*Task to complete*
Transcribed word for word, the lines below from the one with "주셔서 너무 감사드렸습니다. 선생님 덕분에 면허 잘딸수있었습니다. 정말" through the last line of the records form the answer; no picture is to be included.

*Information given*
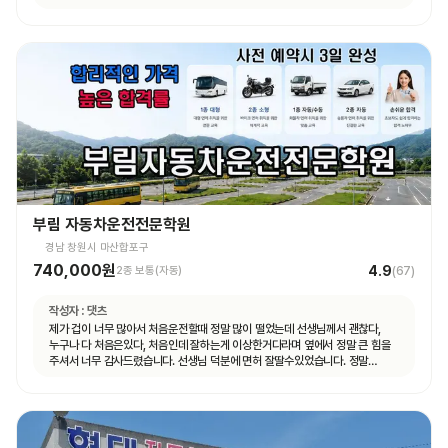
부림 자동차운전전문학원
경남 창원시 마산합포구
740,000원
4.9
2종 보통(자동)
(
67
)
작성자 :
댓츠
제가 겁이 너무 많아서 처음운전할때 정말 많이 떨었는데 선생님께서 괜찮다,
누구나 다 처음은있다, 처음인데 잘하는게 이상한거다라며 옆에서 정말 큰 힘을
주셔서 너무 감사드렸습니다. 선생님 덕분에 면허 잘딸수있었습니다. 정말
고맙숩니다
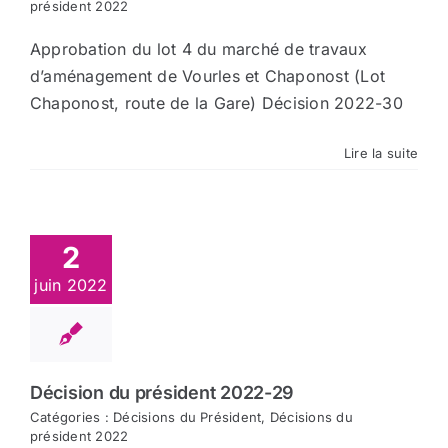
président 2022
Approbation du lot 4 du marché de travaux
d’aménagement de Vourles et Chaponost (Lot
Chaponost, route de la Gare) Décision 2022-30
Lire la suite
2
juin 2022
Décision du président 2022-29
Catégories :
Décisions du Président
,
Décisions du
président 2022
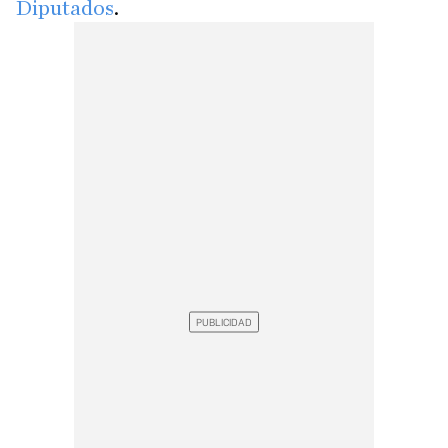
Diputados
.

*Final answer*
주셔서 너무 감사드렸습니다. 선생님 덕분에 면허 잘딸수있었습니다. 정말
고맙숩니다
président 2022
Approbation du lot 4 du marché de travaux
d’aménagement de Vourles et Chaponost (Lot
Chaponost, route de la Gare) Décision 2022-30
Lire la suite
2
juin 2022
Décision du président 2022-29
Catégories :
Décisions du Président
,
Décisions du
président 2022
Diputados
.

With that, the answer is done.